== REQUIREMENT ==
Filter the records below for the word "header". Copy each line that holds it.

== DATA FOR THIS EXERCISE ==
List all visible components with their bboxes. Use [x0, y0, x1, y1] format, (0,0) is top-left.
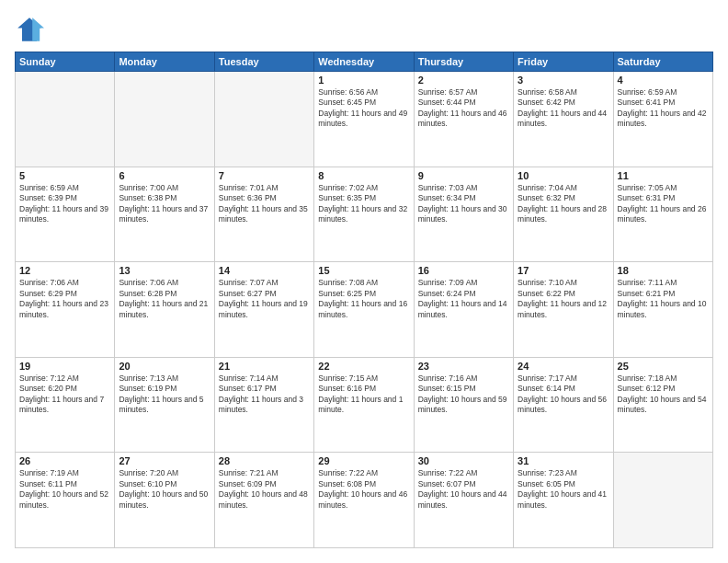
calendar-cell: 27Sunrise: 7:20 AM Sunset: 6:10 PM Dayli… [115, 453, 214, 548]
calendar-cell: 6Sunrise: 7:00 AM Sunset: 6:38 PM Daylig… [115, 167, 214, 262]
cell-info: Sunrise: 7:20 AM Sunset: 6:10 PM Dayligh… [119, 468, 210, 511]
calendar-cell: 9Sunrise: 7:03 AM Sunset: 6:34 PM Daylig… [414, 167, 513, 262]
calendar: SundayMondayTuesdayWednesdayThursdayFrid… [15, 52, 713, 548]
cell-info: Sunrise: 7:08 AM Sunset: 6:25 PM Dayligh… [318, 278, 409, 320]
day-number: 3 [518, 75, 609, 86]
cell-info: Sunrise: 7:19 AM Sunset: 6:11 PM Dayligh… [19, 468, 110, 511]
day-number: 26 [19, 455, 110, 466]
day-number: 12 [19, 265, 110, 276]
cell-info: Sunrise: 7:01 AM Sunset: 6:36 PM Dayligh… [219, 183, 310, 225]
calendar-cell: 4Sunrise: 6:59 AM Sunset: 6:41 PM Daylig… [613, 72, 712, 167]
calendar-cell: 18Sunrise: 7:11 AM Sunset: 6:21 PM Dayli… [613, 262, 712, 358]
cell-info: Sunrise: 6:59 AM Sunset: 6:39 PM Dayligh… [19, 183, 110, 225]
calendar-cell: 3Sunrise: 6:58 AM Sunset: 6:42 PM Daylig… [514, 72, 613, 167]
day-header-wednesday: Wednesday [314, 52, 414, 72]
cell-info: Sunrise: 7:09 AM Sunset: 6:24 PM Dayligh… [418, 278, 509, 320]
cell-info: Sunrise: 6:58 AM Sunset: 6:42 PM Dayligh… [518, 87, 609, 130]
cell-info: Sunrise: 7:18 AM Sunset: 6:12 PM Dayligh… [618, 373, 709, 416]
cell-info: Sunrise: 6:56 AM Sunset: 6:45 PM Dayligh… [318, 87, 409, 130]
day-number: 7 [219, 170, 310, 181]
cell-info: Sunrise: 7:12 AM Sunset: 6:20 PM Dayligh… [19, 373, 110, 416]
calendar-cell [115, 72, 214, 167]
calendar-cell: 24Sunrise: 7:17 AM Sunset: 6:14 PM Dayli… [514, 357, 613, 453]
day-number: 11 [618, 170, 709, 181]
calendar-cell: 7Sunrise: 7:01 AM Sunset: 6:36 PM Daylig… [214, 167, 313, 262]
day-number: 25 [618, 361, 709, 372]
day-number: 2 [418, 75, 509, 86]
calendar-cell: 22Sunrise: 7:15 AM Sunset: 6:16 PM Dayli… [314, 357, 414, 453]
day-number: 29 [318, 455, 409, 466]
cell-info: Sunrise: 7:21 AM Sunset: 6:09 PM Dayligh… [219, 468, 310, 511]
week-row-3: 12Sunrise: 7:06 AM Sunset: 6:29 PM Dayli… [16, 262, 713, 358]
day-number: 6 [119, 170, 210, 181]
cell-info: Sunrise: 7:06 AM Sunset: 6:29 PM Dayligh… [19, 278, 110, 320]
day-header-monday: Monday [115, 52, 214, 72]
calendar-cell: 1Sunrise: 6:56 AM Sunset: 6:45 PM Daylig… [314, 72, 414, 167]
svg-marker-1 [32, 17, 44, 41]
cell-info: Sunrise: 7:07 AM Sunset: 6:27 PM Dayligh… [219, 278, 310, 320]
calendar-cell: 21Sunrise: 7:14 AM Sunset: 6:17 PM Dayli… [214, 357, 313, 453]
day-number: 4 [618, 75, 709, 86]
calendar-cell: 23Sunrise: 7:16 AM Sunset: 6:15 PM Dayli… [414, 357, 513, 453]
day-number: 28 [219, 455, 310, 466]
day-number: 16 [418, 265, 509, 276]
calendar-cell: 15Sunrise: 7:08 AM Sunset: 6:25 PM Dayli… [314, 262, 414, 358]
day-number: 1 [318, 75, 409, 86]
week-row-1: 1Sunrise: 6:56 AM Sunset: 6:45 PM Daylig… [16, 72, 713, 167]
day-number: 24 [518, 361, 609, 372]
calendar-cell [214, 72, 313, 167]
day-number: 21 [219, 361, 310, 372]
cell-info: Sunrise: 7:11 AM Sunset: 6:21 PM Dayligh… [618, 278, 709, 320]
logo-icon [15, 15, 44, 44]
day-number: 13 [119, 265, 210, 276]
cell-info: Sunrise: 7:03 AM Sunset: 6:34 PM Dayligh… [418, 183, 509, 225]
day-header-sunday: Sunday [16, 52, 115, 72]
day-number: 5 [19, 170, 110, 181]
calendar-cell: 26Sunrise: 7:19 AM Sunset: 6:11 PM Dayli… [16, 453, 115, 548]
calendar-cell: 10Sunrise: 7:04 AM Sunset: 6:32 PM Dayli… [514, 167, 613, 262]
calendar-cell: 14Sunrise: 7:07 AM Sunset: 6:27 PM Dayli… [214, 262, 313, 358]
calendar-cell: 2Sunrise: 6:57 AM Sunset: 6:44 PM Daylig… [414, 72, 513, 167]
header [15, 15, 713, 44]
week-row-5: 26Sunrise: 7:19 AM Sunset: 6:11 PM Dayli… [16, 453, 713, 548]
week-row-2: 5Sunrise: 6:59 AM Sunset: 6:39 PM Daylig… [16, 167, 713, 262]
cell-info: Sunrise: 7:10 AM Sunset: 6:22 PM Dayligh… [518, 278, 609, 320]
cell-info: Sunrise: 7:05 AM Sunset: 6:31 PM Dayligh… [618, 183, 709, 225]
calendar-cell: 25Sunrise: 7:18 AM Sunset: 6:12 PM Dayli… [613, 357, 712, 453]
day-header-friday: Friday [514, 52, 613, 72]
calendar-cell: 8Sunrise: 7:02 AM Sunset: 6:35 PM Daylig… [314, 167, 414, 262]
page: SundayMondayTuesdayWednesdayThursdayFrid… [0, 0, 728, 563]
cell-info: Sunrise: 7:14 AM Sunset: 6:17 PM Dayligh… [219, 373, 310, 416]
day-number: 22 [318, 361, 409, 372]
days-header-row: SundayMondayTuesdayWednesdayThursdayFrid… [16, 52, 713, 72]
day-number: 8 [318, 170, 409, 181]
cell-info: Sunrise: 7:23 AM Sunset: 6:05 PM Dayligh… [518, 468, 609, 511]
calendar-cell: 13Sunrise: 7:06 AM Sunset: 6:28 PM Dayli… [115, 262, 214, 358]
calendar-cell [16, 72, 115, 167]
day-header-tuesday: Tuesday [214, 52, 313, 72]
day-number: 17 [518, 265, 609, 276]
calendar-cell: 19Sunrise: 7:12 AM Sunset: 6:20 PM Dayli… [16, 357, 115, 453]
calendar-cell: 29Sunrise: 7:22 AM Sunset: 6:08 PM Dayli… [314, 453, 414, 548]
day-number: 23 [418, 361, 509, 372]
calendar-cell: 20Sunrise: 7:13 AM Sunset: 6:19 PM Dayli… [115, 357, 214, 453]
cell-info: Sunrise: 7:22 AM Sunset: 6:07 PM Dayligh… [418, 468, 509, 511]
day-header-saturday: Saturday [613, 52, 712, 72]
calendar-cell [613, 453, 712, 548]
day-number: 19 [19, 361, 110, 372]
calendar-cell: 12Sunrise: 7:06 AM Sunset: 6:29 PM Dayli… [16, 262, 115, 358]
calendar-cell: 11Sunrise: 7:05 AM Sunset: 6:31 PM Dayli… [613, 167, 712, 262]
cell-info: Sunrise: 7:02 AM Sunset: 6:35 PM Dayligh… [318, 183, 409, 225]
week-row-4: 19Sunrise: 7:12 AM Sunset: 6:20 PM Dayli… [16, 357, 713, 453]
calendar-cell: 28Sunrise: 7:21 AM Sunset: 6:09 PM Dayli… [214, 453, 313, 548]
day-number: 9 [418, 170, 509, 181]
cell-info: Sunrise: 7:15 AM Sunset: 6:16 PM Dayligh… [318, 373, 409, 416]
day-number: 10 [518, 170, 609, 181]
cell-info: Sunrise: 7:17 AM Sunset: 6:14 PM Dayligh… [518, 373, 609, 416]
calendar-cell: 31Sunrise: 7:23 AM Sunset: 6:05 PM Dayli… [514, 453, 613, 548]
day-header-thursday: Thursday [414, 52, 513, 72]
cell-info: Sunrise: 7:00 AM Sunset: 6:38 PM Dayligh… [119, 183, 210, 225]
day-number: 30 [418, 455, 509, 466]
cell-info: Sunrise: 7:04 AM Sunset: 6:32 PM Dayligh… [518, 183, 609, 225]
cell-info: Sunrise: 6:59 AM Sunset: 6:41 PM Dayligh… [618, 87, 709, 130]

== RESPONSE TO THIS EXERCISE ==
day-header-wednesday: Wednesday [314, 52, 414, 72]
day-header-monday: Monday [115, 52, 214, 72]
day-header-sunday: Sunday [16, 52, 115, 72]
header [15, 15, 713, 44]
day-header-friday: Friday [514, 52, 613, 72]
days-header-row: SundayMondayTuesdayWednesdayThursdayFrid… [16, 52, 713, 72]
day-header-tuesday: Tuesday [214, 52, 313, 72]
day-header-saturday: Saturday [613, 52, 712, 72]
day-header-thursday: Thursday [414, 52, 513, 72]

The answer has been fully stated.